Quando è autunno e vorresti l’inverno e poi l’inverno non ti basta, la primavera non arriva e l’estate la scongiuri, il tutto per una risposta. Quando la compagnia non è degna di te, o tu di essa – esiste questa eventualità, è quasi sempre un problema di linguaggio e a te ancora nessuno offre il dono di comunicare con gli animali – allora è il momento di ricercare una sacra solitudine.

La vostra non-vita

In quel luogo le conversazioni sono tutt’altro che creative. Generano qualcosa sì, ma che è ripetizione di se stessa. Nessuno è interessato a sapere come ti chiami, quanti anni hai, cosa fai nella vita: se studi, lavori, rubi o ti prostituisci, quanto grande è il peso dei tuoi sogni, come sei fatto: se sei alto, magro, muscoloso, obeso, se hai gli occhi azzurri o neri, se ti manca un braccio oppure sei campione nazionale di lancio del disco. Te lo chiedono, ma non è di te che si interessano. Conoscerti è solo un modo per arrivare alla pace dei senssi scalpitanti. Alterno silenzi a sproloqui per emergere dal mucchio ed essere giudicato un fuoriditesta e quando mi va, dopo che sia passato qualche tempo, torno a criticare chi fa lo stesso, in un momento dei tanti in cui la mia luna è spenta. Meravigliosa luna che nel buio non si arrende, che da sola lo vince bagnando il mare nero della paura. Su quel tappeto d’argento vorrei camminare, da solo, nella speranza che non mi porti da nessuna parte. Che sia un infinito moltiplicarsi di chilometri dalla terraferma. Guardo in alto accecato dalla luce fedele a illuminarmi i piedi sull’acqua come Cristo, peccatore come nessuno io.
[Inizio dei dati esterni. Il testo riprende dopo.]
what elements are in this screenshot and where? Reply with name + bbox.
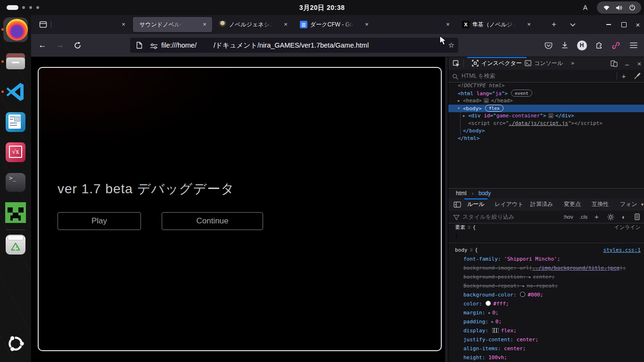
collapsed-children-icon[interactable]: … — [484, 98, 489, 103]
tab-list-dropdown-button[interactable] — [567, 19, 579, 30]
continue-button[interactable]: Continue — [162, 212, 263, 230]
vscode-dock-icon[interactable] — [5, 81, 26, 103]
twisty-expanded-icon[interactable]: ▼ — [458, 105, 460, 112]
expand-computed-icon[interactable]: ▶ — [523, 282, 525, 291]
sidebar-tab-5[interactable]: 互換性 — [591, 198, 610, 210]
print-media-simulation-button[interactable] — [632, 213, 642, 221]
markup-node[interactable]: <!DOCTYPE html> — [448, 82, 644, 90]
css-declaration[interactable]: display: flex; — [448, 326, 644, 335]
markup-node[interactable]: <script src="./data/js/script.js"></scri… — [448, 120, 644, 127]
browser-tab[interactable]: × — [376, 17, 455, 32]
expand-computed-icon[interactable]: ▶ — [529, 273, 531, 282]
color-swatch[interactable] — [520, 292, 525, 297]
css-declaration[interactable]: margin: ▶0; — [448, 308, 644, 317]
sidebar-tab-2[interactable]: レイアウト — [494, 198, 524, 210]
more-tools-button[interactable]: » — [571, 57, 574, 69]
color-swatch[interactable] — [486, 301, 491, 306]
element-picker-button[interactable] — [451, 59, 462, 68]
css-declaration[interactable]: background-position: ▶center; — [448, 272, 644, 281]
add-node-button[interactable]: + — [619, 72, 629, 81]
minimize-button[interactable] — [603, 20, 614, 29]
new-tab-button[interactable]: + — [548, 19, 560, 30]
files-dock-icon[interactable] — [5, 51, 26, 73]
tab-close-icon[interactable]: × — [524, 20, 534, 29]
keyboard-layout-indicator[interactable]: A — [583, 0, 587, 15]
event-badge[interactable]: event — [511, 90, 532, 97]
pseudo-class-panel-button[interactable]: :hov — [563, 211, 573, 223]
css-declaration[interactable]: justify-content: center; — [448, 335, 644, 344]
eyedropper-button[interactable] — [632, 72, 642, 81]
sidebar-tab-3[interactable]: 計算済み — [529, 198, 554, 210]
profile-avatar-button[interactable]: H — [574, 38, 589, 53]
responsive-design-mode-button[interactable] — [609, 59, 619, 68]
style-filter-input[interactable]: スタイルを絞り込み — [462, 211, 514, 223]
forward-button[interactable]: → — [52, 38, 67, 53]
firefox-view-button[interactable] — [37, 19, 49, 30]
markup-node[interactable]: ▼<body>flex — [448, 105, 644, 112]
clock[interactable]: 3月20日 20:38 — [0, 0, 644, 15]
toggle-3pane-button[interactable] — [452, 200, 462, 209]
markup-node[interactable]: ▶<head>…</head> — [448, 97, 644, 105]
flex-badge[interactable]: flex — [485, 105, 504, 112]
browser-tab[interactable]: X隼基（ノベルジェネ× — [457, 17, 537, 32]
system-status-menu[interactable] — [597, 1, 641, 14]
add-rule-button[interactable]: + — [594, 211, 599, 223]
tab-close-icon[interactable]: × — [281, 20, 290, 29]
window-close-button[interactable]: × — [633, 20, 643, 29]
rule-source-link[interactable]: styles.css:1 — [603, 246, 641, 255]
html-search-input[interactable]: HTML を検索 — [462, 70, 495, 82]
css-declaration[interactable]: background-image: url(../img/background/… — [448, 263, 644, 272]
tab-close-icon[interactable]: × — [200, 20, 209, 29]
twisty-collapsed-icon[interactable]: ▶ — [458, 97, 460, 105]
play-button[interactable]: Play — [58, 212, 141, 230]
markup-node[interactable]: </html> — [448, 135, 644, 142]
css-declaration[interactable]: height: 100vh; — [448, 353, 644, 362]
devtools-tab-inspector[interactable]: インスペクター — [467, 57, 527, 69]
downloads-button[interactable] — [557, 38, 572, 53]
css-declaration[interactable]: padding: ▶0; — [448, 317, 644, 326]
css-declaration[interactable]: background-color: #000; — [448, 290, 644, 299]
browser-tab[interactable]: サウンドノベルゲーム× — [133, 17, 212, 32]
url-text[interactable]: file:///home//ドキュメント/nira_GAMES/ver1.7be… — [161, 38, 369, 53]
show-apps-button[interactable] — [5, 333, 26, 354]
sidebar-tab-4[interactable]: 変更点 — [563, 198, 582, 210]
url-bar[interactable]: file:///home//ドキュメント/nira_GAMES/ver1.7be… — [130, 38, 458, 53]
markup-node[interactable]: <html lang="ja">event — [448, 90, 644, 97]
back-button[interactable]: ← — [35, 38, 50, 53]
maximize-button[interactable] — [619, 20, 629, 29]
class-panel-button[interactable]: .cls — [579, 211, 587, 223]
pocket-button[interactable] — [541, 38, 556, 53]
tab-close-icon[interactable]: × — [119, 20, 128, 29]
tab-close-icon[interactable]: × — [362, 20, 372, 29]
css-declaration[interactable]: font-family: 'Shippori Mincho'; — [448, 255, 644, 263]
collapsed-children-icon[interactable]: … — [548, 113, 553, 118]
reload-button[interactable] — [70, 38, 85, 53]
expand-computed-icon[interactable]: ▶ — [488, 309, 490, 318]
markup-node[interactable]: ▶<div id="game-container">…</div> — [448, 112, 644, 120]
app-menu-button[interactable] — [626, 38, 641, 53]
sidebar-tabs-dropdown-icon[interactable]: ▾ — [641, 198, 644, 210]
devtools-menu-button[interactable]: … — [622, 59, 632, 68]
color-scheme-simulation-button[interactable]: ◐ — [619, 213, 628, 221]
extensions-button[interactable] — [591, 38, 606, 53]
markup-node[interactable]: </body> — [448, 127, 644, 135]
terminal-dock-icon[interactable]: >_ — [5, 172, 26, 193]
css-declaration[interactable]: color: #fff; — [448, 299, 644, 308]
breadcrumb-html[interactable]: html — [456, 189, 467, 198]
trash-dock-icon[interactable] — [5, 234, 26, 255]
devtools-tab-console[interactable]: コンソール — [520, 57, 568, 69]
rule-selector[interactable]: body — [455, 247, 468, 253]
browser-tab[interactable]: × — [52, 17, 131, 32]
libreoffice-math-dock-icon[interactable]: √x — [5, 141, 26, 163]
shared-link-button[interactable] — [608, 38, 623, 53]
expand-computed-icon[interactable]: ▶ — [492, 318, 494, 327]
bookmark-star-button[interactable]: ☆ — [448, 38, 454, 53]
minecraft-dock-icon[interactable] — [5, 202, 26, 223]
rule-selector[interactable]: 要素 — [455, 224, 465, 230]
tab-close-icon[interactable]: × — [443, 20, 453, 29]
browser-tab[interactable]: ノベルジェネシス× — [214, 17, 293, 32]
sidebar-tab-6[interactable]: フォン — [619, 198, 638, 210]
sidebar-tab-1[interactable]: ルール — [466, 198, 486, 210]
twisty-collapsed-icon[interactable]: ▶ — [463, 112, 465, 120]
breadcrumb-body[interactable]: body — [479, 189, 491, 198]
Non mi preoccupa il giudizio quando è arte di pecore che si seguono fino al dirupo, che una dopo l’altra sperimentano saltando. Quando cala la giusta notte, su tutto tranne che sulla luna, eviterei pure una risata sconveniente, nonostante il bel suono e la luminosità degli occhi ridenti. Non mi cambio ora che vesto abiti d’acciaio. Mi capisco quasi sempre e non mi piaccio quando cammino con nonchalance su un corpo martoriato dalle parole. Questo non mi impedisce di evitare il massacro né mi porta pentimento, sta tutto qua il perché. Guardo la luna e mi sento bene con lei. Ancora una volta ho scelto per me che voglio al mio fianco chi mi assomiglia, chi non mi sfida, non mette il dito nella piaga. Voglio al mio fianco solo coloro che non perdo mai, che mi salvano pure da lontano, che sorridono e mi stimolano a crescere. Voglio al mio fianco chi crede in me, non nella mia disfatta, chi ce la mette tutta per vedermi sul punto più alto del mondo, non chi scava sotto i miei piedi e mi fa franare nel fondo.
State lontani voi che mi provocate per ferire, per destare fastidio e sentirvi vincitori di almeno un premio: una caramella gommosa che rilascia in bocca l’amaro dell’ennesima sconfitta, in una non-vita che conducete e che continua a vincere contro.